La vice-présidente américaine Kamala Harris a balayé d’un revers de main les appels à freiner Israël, déclarant aux journalistes depuis Londres, jeudi : « Nous n’allons pas ajouter de conditions au soutien que nous apportons à Israël. »
« Nous ne disons pas à Israël comment il devrait mener cette guerre », a-t-elle ajouté. Mais les informations recueillies par le Times of Israël – et évoquées plus haut – dessinent une approche américaine plus nuancée dans les coulisses.

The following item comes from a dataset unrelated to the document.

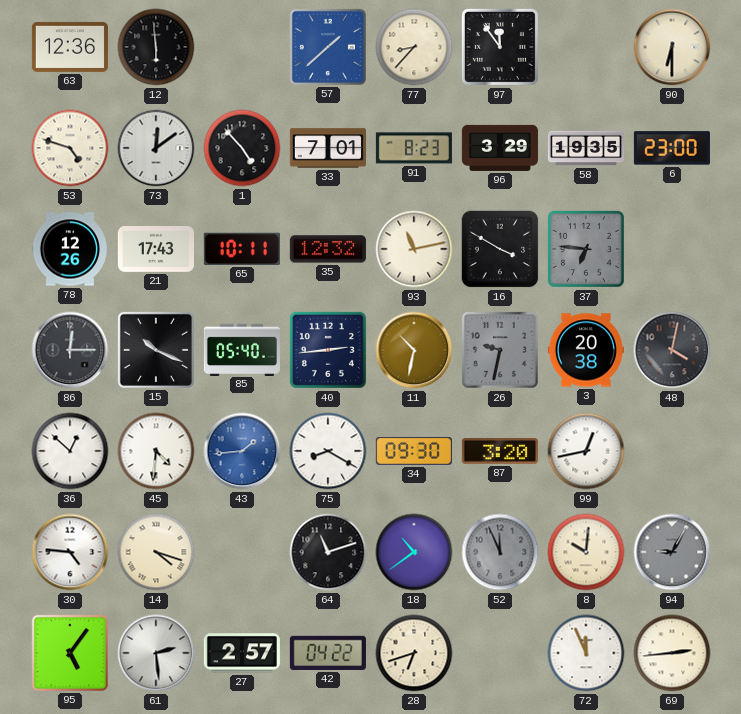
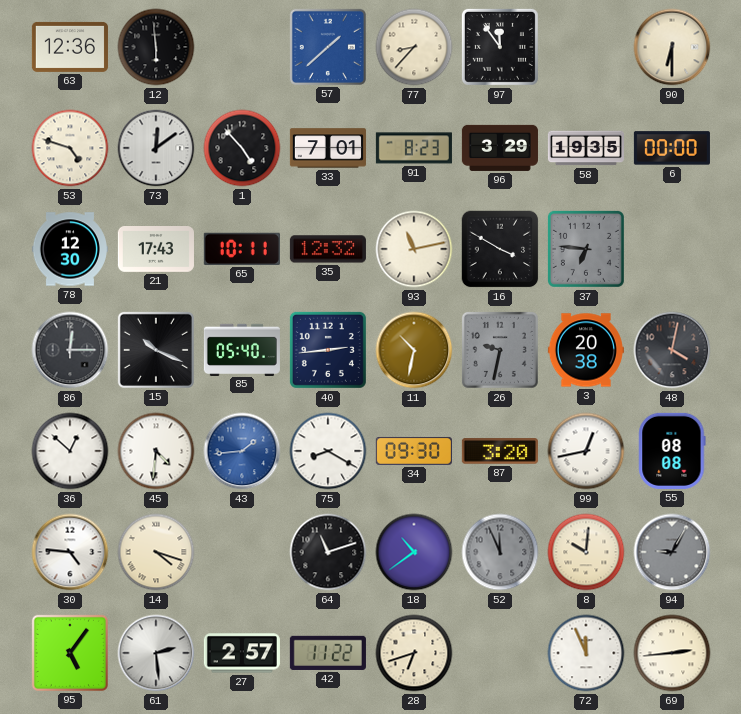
6: 23:00 -> 00:00
78: 12:26 -> 12:30
55: none -> 08:08
42: 04:22 -> 11:22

Élaboration d’une stratégie d’avenir
Avant de s’envoler pour Tel-Aviv jeudi, Blinken a déclaré aux journalistes que les civils « faisaient les frais » de la campagne militaire israélienne contre le Hamas à Gaza et qu’en Israël, il évoquerait des « mesures concrètes » que l’armée israélienne pourrait prendre pour protéger les civils – propos de loin les plus énergiques qu’il ait tenus sur la question à ce jour, alors que le nombre de morts à Gaza dépasserait les 9 000, selon le ministère de la Santé de Gaza, dirigé par le Hamas. Ces chiffres ne peuvent pas être vérifiés de manière indépendante et incluent les terroristes palestiniens ainsi que les civils tués par des roquettes tirées par des groupes terroristes à Gaza.
Blinken a malgré tout redit qu’Israël avait le droit et l’obligation de se défendre, afin que son peuple ne soit pas à nouveau massacré par le Hamas.
Le secrétaire d’État a également admis que le Hamas était « en substance » responsable du fait que les civils soient pris entre deux feu, en raison de son utilisation de boucliers humains et de l’installation d’infrastructures militaires sous ou à l’intérieur des hôpitaux, des écoles et des mosquées.
Il a dit avoir cinq principaux points à l’ordre du jour de son déplacement : élaborer une stratégie avec Israël au sujet de sa campagne militaire ; veiller à ce que la guerre ne s’étende pas à d’autres fronts ; poursuivre les efforts pour acheminer davantage d’aide humanitaire à Gaza ; évacuer tous les citoyens américains et ressortissants étrangers qui le souhaitent ; obtenir la libération des otages et créer les conditions d’une solution à deux États pour l’après-guerre.
En évoquant la stratégie militaire d’Israël, Blinken fera à nouveau pression sur Jérusalem pour qu’elle commence à évoquer son scénario « de l’après », a déclaré un responsable américain.
Israël a jusqu’à présent refusé d’aborder publiquement la question de savoir qui gouvernera Gaza s’il réussit à renverser le Hamas. Même en privé, les discussions formelles n’ont pas dépassé le niveau bureaucratique des différents ministères concernés, ont déclaré un responsable américain et un responsable israélien.
Les États-Unis s’en sont chargés, mercredi, en déclarant qu’ils aimeraient voir une Autorité palestinienne « revigorée » revenir au pouvoir à Gaza, avec des pays de la région et des agences internationales jouant peut-être un rôle intérimaire jusqu’à ce que Ramallah soit prêt.
Cette proposition s’inscrit dans le cadre de la volonté de l’administration Biden de saisir l’occasion de la crise actuelle pour placer la Cisjordanie et Gaza sous le même organe directeur, afin de faire avancer la solution à deux États.
Israël n’a donné aucune indication sur sa position vis-à-vis de ce cadre, ne serait-ce qu’en raison de la coloration intransigeante de son gouvernement actuel, qui continue de prendre des mesures pour affaiblir le rival plus modéré du Hamas, l’Autorité palestinienne. Mais pour beaucoup, en Israël, la coalition de droite n’a pas réussi à protéger le pays le 7 octobre, ce qui ouvre la possibilité d’un remplacement par une coalition de partis plus modérés.